Below is a guest post from IISS-US intern Jonah Friedman. I think he lays out the political and economic importance of the Nord Stream pipeline. It will be interesting to see if this progress will push forward Nabucco as well. -Andrew
The Nord Stream natural gas pipeline received a multi-billion dollar funding package from a group of banks this week. These funds will allow the consortium of partner companies (Gazprom, BASF SE/Wintershall Holding GmbH, E.ON Ruhrgas, and Gasunie) to begin the first stage in the pipeline’s construction in April. The controversial project is intended to be complete by 2012 and will eventually supply some 55 billion cubic meters of gas to Europe per year. Natural gas is cleaner than coal or oil, and will constitute a growing share of Europe’s energy consumption as it strives to limit its contribution to climate change. Nord Stream thus plays a role in helping Europe meet its carbon emissions reduction targets.
This is a major step forward for Nord Stream, which in recent years has been hamstrung and delayed by the need to secure the approval of various Baltic countries, as well as by environmental concerns. These latter obstacles were often seen as smokescreens for some states to hide deeper political and military fears. Sweden had been particularly concerned that the pipeline might pose a threat to that country’s security – either by serving as a platform for Russian intelligence-gathering efforts, or because it could be used a pretext for Russian military intervention in the Baltic in order to defend the pipeline from terrorist attacks and the like.

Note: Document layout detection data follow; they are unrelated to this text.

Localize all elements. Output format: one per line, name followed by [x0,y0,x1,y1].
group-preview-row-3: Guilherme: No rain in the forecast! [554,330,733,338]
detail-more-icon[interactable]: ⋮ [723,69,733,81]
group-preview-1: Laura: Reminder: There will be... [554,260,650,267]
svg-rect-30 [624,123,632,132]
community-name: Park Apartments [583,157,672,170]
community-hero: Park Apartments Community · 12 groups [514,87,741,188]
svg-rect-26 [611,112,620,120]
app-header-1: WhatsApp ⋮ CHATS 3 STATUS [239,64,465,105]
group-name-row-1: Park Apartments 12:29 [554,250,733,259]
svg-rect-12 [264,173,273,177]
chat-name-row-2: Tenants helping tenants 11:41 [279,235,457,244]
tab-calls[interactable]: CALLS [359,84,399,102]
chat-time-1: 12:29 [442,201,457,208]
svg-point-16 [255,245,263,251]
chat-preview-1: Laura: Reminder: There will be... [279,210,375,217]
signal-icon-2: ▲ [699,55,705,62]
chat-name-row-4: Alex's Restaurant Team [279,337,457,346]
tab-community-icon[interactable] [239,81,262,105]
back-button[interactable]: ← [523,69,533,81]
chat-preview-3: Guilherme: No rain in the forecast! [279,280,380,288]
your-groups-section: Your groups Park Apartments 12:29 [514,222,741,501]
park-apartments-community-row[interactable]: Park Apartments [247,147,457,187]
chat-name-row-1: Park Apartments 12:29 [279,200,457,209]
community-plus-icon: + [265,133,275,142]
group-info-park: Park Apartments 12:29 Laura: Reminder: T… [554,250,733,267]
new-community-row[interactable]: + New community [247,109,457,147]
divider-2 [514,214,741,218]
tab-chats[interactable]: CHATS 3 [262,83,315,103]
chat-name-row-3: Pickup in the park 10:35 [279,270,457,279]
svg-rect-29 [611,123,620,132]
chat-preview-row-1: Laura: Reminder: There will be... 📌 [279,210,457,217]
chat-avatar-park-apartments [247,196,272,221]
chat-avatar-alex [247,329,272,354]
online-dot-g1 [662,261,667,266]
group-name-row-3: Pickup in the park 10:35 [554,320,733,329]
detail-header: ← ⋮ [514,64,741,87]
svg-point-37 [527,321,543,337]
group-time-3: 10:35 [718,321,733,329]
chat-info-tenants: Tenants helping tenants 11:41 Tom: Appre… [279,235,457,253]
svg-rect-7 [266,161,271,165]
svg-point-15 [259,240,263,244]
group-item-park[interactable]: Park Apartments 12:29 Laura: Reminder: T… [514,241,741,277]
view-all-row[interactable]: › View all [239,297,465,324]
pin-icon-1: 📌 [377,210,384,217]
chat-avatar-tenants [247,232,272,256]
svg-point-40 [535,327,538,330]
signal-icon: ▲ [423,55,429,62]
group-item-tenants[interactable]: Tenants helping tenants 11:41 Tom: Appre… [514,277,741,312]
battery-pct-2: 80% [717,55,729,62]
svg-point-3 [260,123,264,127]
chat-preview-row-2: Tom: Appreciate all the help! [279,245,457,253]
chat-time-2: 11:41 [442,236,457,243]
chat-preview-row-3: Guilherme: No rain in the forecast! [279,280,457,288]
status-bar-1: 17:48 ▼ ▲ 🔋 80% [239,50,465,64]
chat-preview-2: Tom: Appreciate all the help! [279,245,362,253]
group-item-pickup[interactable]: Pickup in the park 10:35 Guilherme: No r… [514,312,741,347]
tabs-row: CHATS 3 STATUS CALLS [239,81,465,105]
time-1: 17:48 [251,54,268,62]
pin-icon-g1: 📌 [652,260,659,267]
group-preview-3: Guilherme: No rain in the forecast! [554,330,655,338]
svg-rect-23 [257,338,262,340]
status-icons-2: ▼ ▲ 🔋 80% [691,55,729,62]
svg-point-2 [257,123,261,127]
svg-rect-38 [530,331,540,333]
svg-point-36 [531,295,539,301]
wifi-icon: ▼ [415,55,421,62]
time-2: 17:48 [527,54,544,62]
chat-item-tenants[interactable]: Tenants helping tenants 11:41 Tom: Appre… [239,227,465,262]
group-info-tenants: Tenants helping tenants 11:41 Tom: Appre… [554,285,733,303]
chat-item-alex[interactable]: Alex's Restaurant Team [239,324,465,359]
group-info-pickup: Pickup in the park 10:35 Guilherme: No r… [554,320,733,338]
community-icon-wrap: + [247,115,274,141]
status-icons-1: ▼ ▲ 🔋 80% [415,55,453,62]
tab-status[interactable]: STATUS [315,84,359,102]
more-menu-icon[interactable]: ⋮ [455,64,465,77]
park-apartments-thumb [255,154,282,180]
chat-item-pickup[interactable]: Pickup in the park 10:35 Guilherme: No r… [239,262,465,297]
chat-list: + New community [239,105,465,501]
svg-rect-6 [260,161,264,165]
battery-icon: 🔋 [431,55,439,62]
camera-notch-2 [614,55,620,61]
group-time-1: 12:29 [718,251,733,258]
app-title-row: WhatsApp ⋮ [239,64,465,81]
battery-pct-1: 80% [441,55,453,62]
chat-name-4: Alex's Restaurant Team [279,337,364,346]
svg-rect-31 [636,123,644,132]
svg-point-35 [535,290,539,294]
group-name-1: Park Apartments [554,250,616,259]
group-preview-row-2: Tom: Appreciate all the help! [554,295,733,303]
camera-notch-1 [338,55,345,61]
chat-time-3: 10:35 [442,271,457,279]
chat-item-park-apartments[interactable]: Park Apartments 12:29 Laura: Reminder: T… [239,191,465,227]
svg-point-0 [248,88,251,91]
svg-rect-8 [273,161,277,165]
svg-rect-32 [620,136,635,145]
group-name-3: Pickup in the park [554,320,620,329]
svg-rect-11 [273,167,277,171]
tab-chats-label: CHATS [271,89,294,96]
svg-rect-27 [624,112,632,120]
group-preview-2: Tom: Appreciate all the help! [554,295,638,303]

Moreover, Nord Stream is being portrayed as a nightmare for some of the European Union’s newest members. The Baltic states and Poland face the prospect of being completely bypassed – both physically, and in terms of Russia-EU energy relations. These states have a particular interest in preventing the construction of Nord Stream, given than the pipeline is meant to remove transit states such as them from the equation. Suggestions that these states have used environmental objections to mask their true motivations are therefore not surprising.

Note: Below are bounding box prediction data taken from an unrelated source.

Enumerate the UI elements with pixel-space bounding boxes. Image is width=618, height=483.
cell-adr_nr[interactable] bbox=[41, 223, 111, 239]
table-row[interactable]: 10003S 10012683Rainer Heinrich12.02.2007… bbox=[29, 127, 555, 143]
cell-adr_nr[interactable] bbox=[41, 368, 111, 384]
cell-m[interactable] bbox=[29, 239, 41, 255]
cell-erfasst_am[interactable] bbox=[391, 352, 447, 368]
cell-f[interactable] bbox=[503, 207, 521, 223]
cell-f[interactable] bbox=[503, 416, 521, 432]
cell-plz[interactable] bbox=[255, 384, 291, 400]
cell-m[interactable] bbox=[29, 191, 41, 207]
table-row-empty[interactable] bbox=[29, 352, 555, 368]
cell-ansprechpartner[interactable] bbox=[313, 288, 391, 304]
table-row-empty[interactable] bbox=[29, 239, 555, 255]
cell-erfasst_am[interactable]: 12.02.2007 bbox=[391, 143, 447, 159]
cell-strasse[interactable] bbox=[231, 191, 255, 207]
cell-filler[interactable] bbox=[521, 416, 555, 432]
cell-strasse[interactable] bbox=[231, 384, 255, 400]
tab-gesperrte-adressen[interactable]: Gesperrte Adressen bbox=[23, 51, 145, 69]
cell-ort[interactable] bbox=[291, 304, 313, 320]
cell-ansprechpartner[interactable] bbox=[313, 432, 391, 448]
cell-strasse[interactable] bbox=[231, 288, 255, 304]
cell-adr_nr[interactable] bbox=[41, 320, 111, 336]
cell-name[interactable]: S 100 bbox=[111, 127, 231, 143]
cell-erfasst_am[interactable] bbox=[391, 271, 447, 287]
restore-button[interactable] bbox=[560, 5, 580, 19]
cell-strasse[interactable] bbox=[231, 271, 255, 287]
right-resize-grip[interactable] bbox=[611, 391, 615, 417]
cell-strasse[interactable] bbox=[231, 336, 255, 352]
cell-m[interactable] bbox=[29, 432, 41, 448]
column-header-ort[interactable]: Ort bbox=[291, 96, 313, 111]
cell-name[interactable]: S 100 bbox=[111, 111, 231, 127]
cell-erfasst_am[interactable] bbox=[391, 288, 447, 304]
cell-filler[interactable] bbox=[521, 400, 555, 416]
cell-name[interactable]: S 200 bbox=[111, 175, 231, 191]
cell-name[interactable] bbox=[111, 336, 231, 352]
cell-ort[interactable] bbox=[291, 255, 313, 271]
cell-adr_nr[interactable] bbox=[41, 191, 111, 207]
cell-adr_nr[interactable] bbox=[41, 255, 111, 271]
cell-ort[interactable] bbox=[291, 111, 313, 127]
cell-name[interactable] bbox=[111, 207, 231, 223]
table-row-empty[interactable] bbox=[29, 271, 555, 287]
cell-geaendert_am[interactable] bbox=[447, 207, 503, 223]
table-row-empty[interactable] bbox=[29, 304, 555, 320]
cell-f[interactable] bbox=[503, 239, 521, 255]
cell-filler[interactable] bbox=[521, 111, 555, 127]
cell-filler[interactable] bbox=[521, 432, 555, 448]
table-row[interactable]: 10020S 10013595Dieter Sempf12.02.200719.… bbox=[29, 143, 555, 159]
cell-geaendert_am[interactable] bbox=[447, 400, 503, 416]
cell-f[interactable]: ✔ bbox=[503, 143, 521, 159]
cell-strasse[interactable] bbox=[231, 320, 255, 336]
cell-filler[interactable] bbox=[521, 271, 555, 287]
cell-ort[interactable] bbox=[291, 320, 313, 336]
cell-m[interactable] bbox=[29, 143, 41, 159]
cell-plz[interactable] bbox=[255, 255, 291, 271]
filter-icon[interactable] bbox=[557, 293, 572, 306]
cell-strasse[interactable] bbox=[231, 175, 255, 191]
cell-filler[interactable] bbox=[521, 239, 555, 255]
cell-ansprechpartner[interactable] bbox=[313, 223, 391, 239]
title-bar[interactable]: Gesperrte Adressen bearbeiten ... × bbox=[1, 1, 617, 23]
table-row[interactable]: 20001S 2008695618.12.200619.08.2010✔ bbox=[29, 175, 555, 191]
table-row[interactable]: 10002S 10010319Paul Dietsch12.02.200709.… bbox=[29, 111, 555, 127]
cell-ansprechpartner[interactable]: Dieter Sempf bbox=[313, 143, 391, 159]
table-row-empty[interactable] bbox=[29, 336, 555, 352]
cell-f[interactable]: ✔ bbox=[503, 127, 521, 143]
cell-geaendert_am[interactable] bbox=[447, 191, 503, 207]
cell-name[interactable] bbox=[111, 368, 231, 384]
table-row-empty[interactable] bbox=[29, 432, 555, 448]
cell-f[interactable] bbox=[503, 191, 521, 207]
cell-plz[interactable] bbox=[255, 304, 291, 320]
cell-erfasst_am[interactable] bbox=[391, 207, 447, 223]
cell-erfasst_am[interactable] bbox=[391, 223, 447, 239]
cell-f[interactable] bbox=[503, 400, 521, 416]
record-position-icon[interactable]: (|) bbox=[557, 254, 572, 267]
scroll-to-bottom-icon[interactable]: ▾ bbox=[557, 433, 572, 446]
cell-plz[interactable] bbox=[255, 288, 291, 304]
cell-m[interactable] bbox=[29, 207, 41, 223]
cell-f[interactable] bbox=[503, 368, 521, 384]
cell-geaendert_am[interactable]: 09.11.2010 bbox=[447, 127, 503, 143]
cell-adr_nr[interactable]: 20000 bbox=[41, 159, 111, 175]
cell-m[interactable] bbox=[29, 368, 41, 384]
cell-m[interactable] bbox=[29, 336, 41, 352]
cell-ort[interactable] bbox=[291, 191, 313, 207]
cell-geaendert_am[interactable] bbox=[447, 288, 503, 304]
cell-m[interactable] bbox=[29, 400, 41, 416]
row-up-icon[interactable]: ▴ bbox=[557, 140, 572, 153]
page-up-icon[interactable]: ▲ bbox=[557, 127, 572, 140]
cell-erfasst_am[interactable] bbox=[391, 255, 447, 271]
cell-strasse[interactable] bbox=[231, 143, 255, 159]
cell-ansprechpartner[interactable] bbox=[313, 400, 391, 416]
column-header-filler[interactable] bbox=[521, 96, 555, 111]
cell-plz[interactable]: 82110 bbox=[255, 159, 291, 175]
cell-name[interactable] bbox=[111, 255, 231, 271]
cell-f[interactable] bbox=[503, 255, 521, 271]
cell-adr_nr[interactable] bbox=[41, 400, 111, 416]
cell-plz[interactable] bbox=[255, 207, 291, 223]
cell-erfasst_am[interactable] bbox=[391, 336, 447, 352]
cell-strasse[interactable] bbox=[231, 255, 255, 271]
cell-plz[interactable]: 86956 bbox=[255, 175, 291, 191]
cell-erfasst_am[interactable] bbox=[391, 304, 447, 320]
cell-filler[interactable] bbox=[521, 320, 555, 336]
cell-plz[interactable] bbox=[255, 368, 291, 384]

Although the project may now move forward more smoothly than it had in the past, new difficulties may lie ahead. Exploitation of Russia’s Shtokman gas field, which is meant to be one of Nord Stream’s sources, has been delayed. Gazprom, announced in February that the opening of the field would be further postponed by three years, and some doubt whether it will ever open. This leaves the future of the project – and the composition of Europe’s future energy supply – still somewhat in doubt.